AS a teenager in Cork, Patrick Curley had pored over 'Time' magazine articles about John F Kennedy. Now, just a few years later, he was standing two feet away from him.
Then 20, Curley was one of the cadets from the Irish Army's 36th cadet class who formed a 'Special Guard' during President Kennedy's visit to Arbour Hill Cemetery in Dublin, the burial place of the 1916 Rising leaders. On Friday, June 28, 1963, as the American president looked on intently, Curley and his fellow cadets performed the Queen Anne's Drill, more commonly known in the Irish Army as the Funeral Drill, to honour the dead.
The short display, carried out with antiquated Lee Enfield rifles by then only used for ceremonies, was to have far-reaching effects.

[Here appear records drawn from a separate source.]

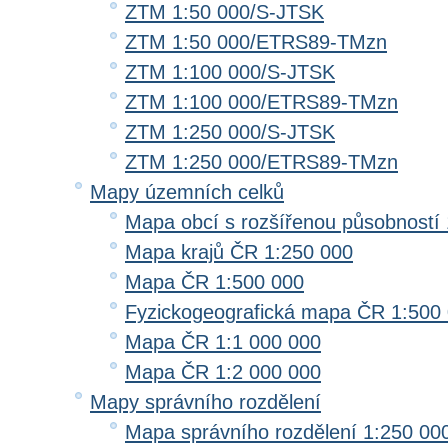
ZTM 1:50 000/S-JTSK
ZTM 1:50 000/ETRS89-TMzn
ZTM 1:100 000/S-JTSK
ZTM 1:100 000/ETRS89-TMzn
ZTM 1:250 000/S-JTSK
ZTM 1:250 000/ETRS89-TMzn
Mapy územních celků
Mapa obcí s rozšířenou působností 
Mapa krajů ČR 1:250 000
Mapa ČR 1:500 000
Fyzickogeografická mapa ČR 1:500
Mapa ČR 1:1 000 000
Mapa ČR 1:2 000 000
Mapy správního rozdělení
Mapa správního rozdělení 1:250 00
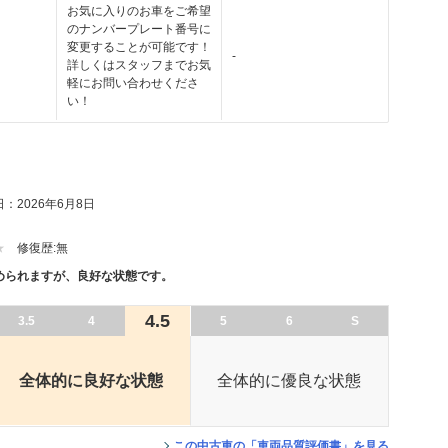
お気に入りのお車をご希望
のナンバープレート番号に
変更することが可能です！
-
詳しくはスタッフまでお気
軽にお問い合わせくださ
い！
：2026年6月8日
修復歴:
無
められますが、良好な状態です。
4.5
3.5
4
5
6
S
全体的に良好な状態
全体的に優良な状態
この中古車の「車両品質評価書」を見る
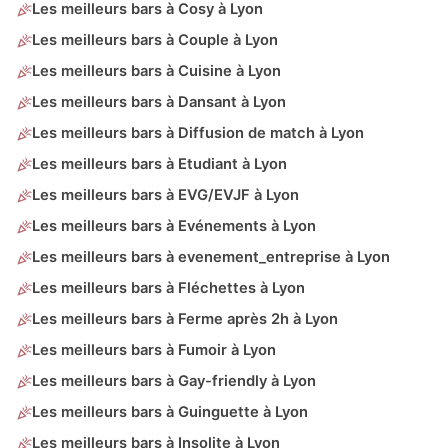
Les meilleurs bars à Cosy à Lyon
Les meilleurs bars à Couple à Lyon
Les meilleurs bars à Cuisine à Lyon
Les meilleurs bars à Dansant à Lyon
Les meilleurs bars à Diffusion de match à Lyon
Les meilleurs bars à Etudiant à Lyon
Les meilleurs bars à EVG/EVJF à Lyon
Les meilleurs bars à Evénements à Lyon
Les meilleurs bars à evenement_entreprise à Lyon
Les meilleurs bars à Fléchettes à Lyon
Les meilleurs bars à Ferme après 2h à Lyon
Les meilleurs bars à Fumoir à Lyon
Les meilleurs bars à Gay-friendly à Lyon
Les meilleurs bars à Guinguette à Lyon
Les meilleurs bars à Insolite à Lyon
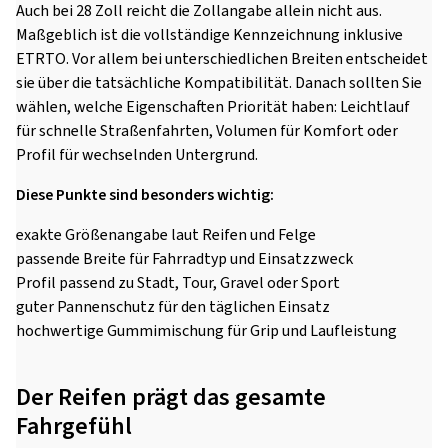
Auch bei 28 Zoll reicht die Zollangabe allein nicht aus.
Maßgeblich ist die vollständige Kennzeichnung inklusive
ETRTO. Vor allem bei unterschiedlichen Breiten entscheidet
sie über die tatsächliche Kompatibilität. Danach sollten Sie
wählen, welche Eigenschaften Priorität haben: Leichtlauf
für schnelle Straßenfahrten, Volumen für Komfort oder
Profil für wechselnden Untergrund.
Diese Punkte sind besonders wichtig:
exakte Größenangabe laut Reifen und Felge
passende Breite für Fahrradtyp und Einsatzzweck
Profil passend zu Stadt, Tour, Gravel oder Sport
guter Pannenschutz für den täglichen Einsatz
hochwertige Gummimischung für Grip und Laufleistung
Der Reifen prägt das gesamte
Fahrgefühl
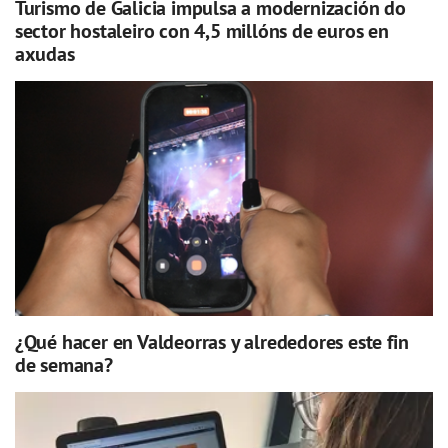
Turismo de Galicia impulsa a modernización do
sector hostaleiro con 4,5 millóns de euros en
axudas
¿Qué hacer en Valdeorras y alrededores este fin
de semana?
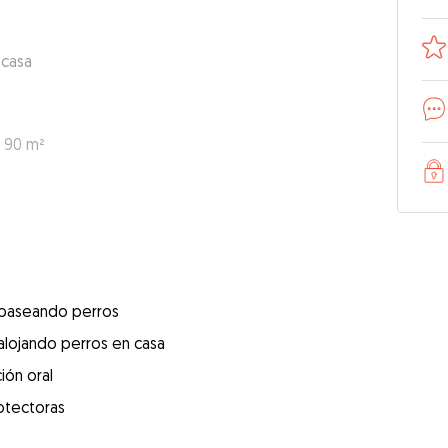
 casa
: 90 m²
 paseando perros
alojando perros en casa
ión oral
otectoras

Now Lieutenant-Colonel Patrick Curley, Rtd (70), the former cadet remembers the build-up to the US president's visit to Ireland well. "Kennedy was big stuff for us as youngsters... he was a magnetic figure ... and he put Ireland on the map. It would have been a great thing to say 'I'm going to get near Kennedy'."
Of the actual ceremony, his main memory is of wondering, "would I look at this guy if he walked by, or would I just look straight ahead? And I must admit that I did let my eyes wander, just to have a look at (Kennedy), as I was never, ever going to see him again, except on telly."
However, such was the focus on getting the complex drill right, that there wasn't time to think of much else, he says. "It was get on the truck, go and do the job, all over, get on the truck, go home and wonder what's for dinner."
But the drill performed by the cadets had made a great impression on Kennedy himself. Colonel Billy Nott, Rtd, a cadet in the next cadet class, the 37th, says that the US president was so taken with the Funeral Drill that "he requested a film of it. They didn't have it, so we recreated it some months later in Arbour Hill, and that film was sent to Kennedy."
Sadly, though, Kennedy's assassination less than five months after his trip to Ireland, on November 22, 1963, would ensure that this was not the end of the cadets' involvement with the US president.
The day after Kennedy's death, Col Nott, then 19, was up in Dublin on a day pass. A unique request had come into the Curragh barracks, but in an era before mobile phones, it took considerable ingenuity to contact the off-duty cadets and get them back to base.
"We were at a dance hall, and I got a tap on the shoulder from the manager to know was I a cadet." The cadet on duty at the barracks had thought that some of his classmates would be at that dance, and had rung the manager. Col Nott's crew-cut amongst all the Beatles-inspired haircuts had made him easy to spot.
When Col Nott and his friends arrived back at the Curragh, they discovered Jacqueline Kennedy had requested that some of the 37th cadet class perform the drill the president had so admired at his funeral in the US military's famous Arlington Cemetery.
The cadets practised the drill for a couple of hours, and didn't get to bed until 4am. When they flew to Washington DC the next day, it was the first time most of the class had been out of the country, let alone aboard a plane.
When the flight touched down, the US Secretary of State, Dean Rusk, came on board to welcome them. "He looked like a man that hadn't slept for a week," says Col Nott (68).
President Kennedy's funeral was held the following day, Monday, November 25. The cadets were standing just a couple of feet from the graveside, and could hear the "muffled drums" as the funeral cortege approached. What's more, "the world's cameras and press were looking straight down on us ...we were overawed, but we were focusing on that whatever we did, we weren't going to let the side down," remembers Col Nott.
As the cortege came past, Col Nott recognised Kennedy's widow, Jacqueline. The US army band struck up 'The Star Spangled Banner' and there was a fly past of jets. Amidst all this noise, he remembers being anxious that they wouldn't be able to hear the orders for the drill, which would be given in Irish. But the officer in charge of the guard, Lt Frank Colclough – who had also commanded the cadets of the 36th class at Arbour Hill – waited until the noise subsided, and the intricate Funeral Drill went off without a hitch.
And then it was all over. After a tour of Washington the following morning, the cadets flew back to Ireland. Says Col Nott: "I had to relate the story (to the media) again and again, but then it fell out of the news ... it surprises me now and again that young people today have never heard of it."
Both Col Nott and Lt Col Curley had long, storied careers in the Defence Forces before their retirement. Yet, despite this, they each cite these two events in 1963 as hugely significant moments in their lives.
As Col Nott points out, the involvement of the Irish cadets at Kennedy's funeral was – and still is – the only time foreign troops have rendered honours at the funeral of a US president. "It was extremely unusual. It will probably never happen again, I think it was a once-off."